REQUIRED WORK:
Reproduce the listing word for word, leaving every picture behind.

□ □ □

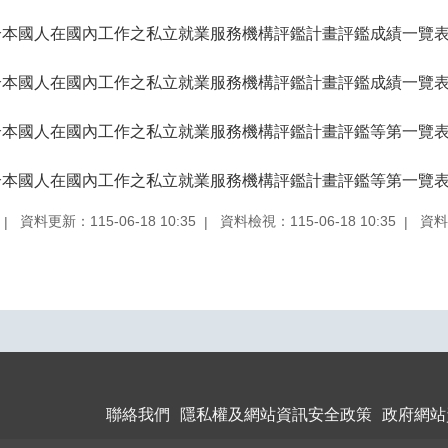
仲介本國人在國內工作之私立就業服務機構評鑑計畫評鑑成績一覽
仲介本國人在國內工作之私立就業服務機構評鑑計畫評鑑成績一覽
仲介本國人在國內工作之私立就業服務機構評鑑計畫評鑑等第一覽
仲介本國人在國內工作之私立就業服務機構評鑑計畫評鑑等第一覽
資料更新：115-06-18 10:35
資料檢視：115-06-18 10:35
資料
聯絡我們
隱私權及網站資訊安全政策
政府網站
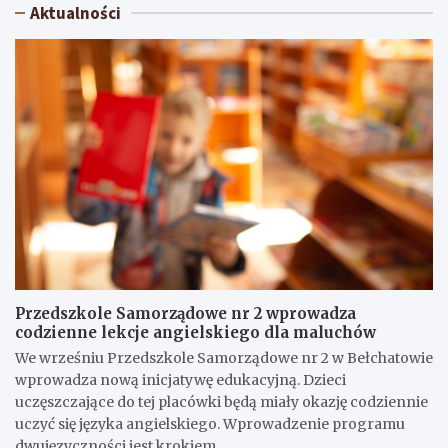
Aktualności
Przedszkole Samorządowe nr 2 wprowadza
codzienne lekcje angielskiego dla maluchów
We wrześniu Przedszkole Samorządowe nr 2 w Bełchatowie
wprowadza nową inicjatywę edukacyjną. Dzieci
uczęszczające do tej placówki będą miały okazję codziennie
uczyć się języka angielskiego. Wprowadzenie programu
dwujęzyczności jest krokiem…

□ □ □

RESULT FOR THIS TASK:
仲介本國人在國內工作之私立就業服務機構評鑑計畫評鑑成績一覽
仲介本國人在國內工作之私立就業服務機構評鑑計畫評鑑成績一覽
仲介本國人在國內工作之私立就業服務機構評鑑計畫評鑑等第一覽
仲介本國人在國內工作之私立就業服務機構評鑑計畫評鑑等第一覽
資料更新：115-06-18 10:35
資料檢視：115-06-18 10:35
資料
聯絡我們
隱私權及網站資訊安全政策
政府網站
Aktualności
Przedszkole Samorządowe nr 2 wprowadza
codzienne lekcje angielskiego dla maluchów
We wrześniu Przedszkole Samorządowe nr 2 w Bełchatowie
wprowadza nową inicjatywę edukacyjną. Dzieci
uczęszczające do tej placówki będą miały okazję codziennie
uczyć się języka angielskiego. Wprowadzenie programu
dwujęzyczności jest krokiem…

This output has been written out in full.